_TASK GOAL:_
For this item, repeat the material exactly while omitting its pictures.

_RECORDS FOR THE EXERCISE:_
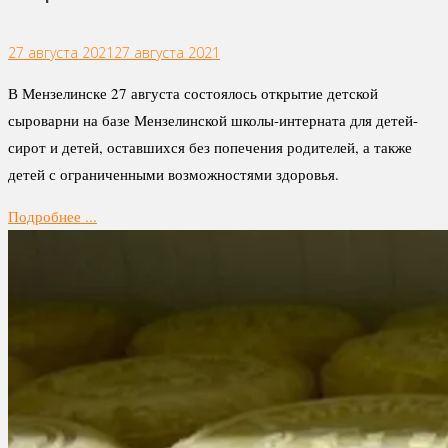
27 августа 2021
27 августа 2021
В Мензелинске 27 августа состоялось открытие детской
сыроварни на базе Мензелинской школы-интерната для детей-
сирот и детей, оставшихся без попечения родителей, а также
детей с ограниченными возможностями здоровья.
Подробнее ...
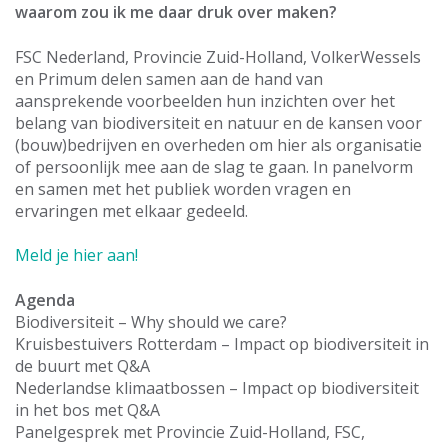
waarom zou ik me daar druk over maken?
FSC Nederland, Provincie Zuid-Holland, VolkerWessels
en Primum delen samen aan de hand van
aansprekende voorbeelden hun inzichten over het
belang van biodiversiteit en natuur en de kansen voor
(bouw)bedrijven en overheden om hier als organisatie
of persoonlijk mee aan de slag te gaan. In panelvorm
en samen met het publiek worden vragen en
ervaringen met elkaar gedeeld.
Meld je hier aan!
Agenda
Biodiversiteit – Why should we care?
Kruisbestuivers Rotterdam – Impact op biodiversiteit in
de buurt met Q&A
Nederlandse klimaatbossen – Impact op biodiversiteit
in het bos met Q&A
Panelgesprek met Provincie Zuid-Holland, FSC,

_SOLUTION TO THIS PROBLEM:_
27 августа 2021
27 августа 2021
В Мензелинске 27 августа состоялось открытие детской
сыроварни на базе Мензелинской школы-интерната для детей-
сирот и детей, оставшихся без попечения родителей, а также
детей с ограниченными возможностями здоровья.
Подробнее ...
waarom zou ik me daar druk over maken?
FSC Nederland, Provincie Zuid-Holland, VolkerWessels
en Primum delen samen aan de hand van
aansprekende voorbeelden hun inzichten over het
belang van biodiversiteit en natuur en de kansen voor
(bouw)bedrijven en overheden om hier als organisatie
of persoonlijk mee aan de slag te gaan. In panelvorm
en samen met het publiek worden vragen en
ervaringen met elkaar gedeeld.
Meld je hier aan!
Agenda
Biodiversiteit – Why should we care?
Kruisbestuivers Rotterdam – Impact op biodiversiteit in
de buurt met Q&A
Nederlandse klimaatbossen – Impact op biodiversiteit
in het bos met Q&A
Panelgesprek met Provincie Zuid-Holland, FSC,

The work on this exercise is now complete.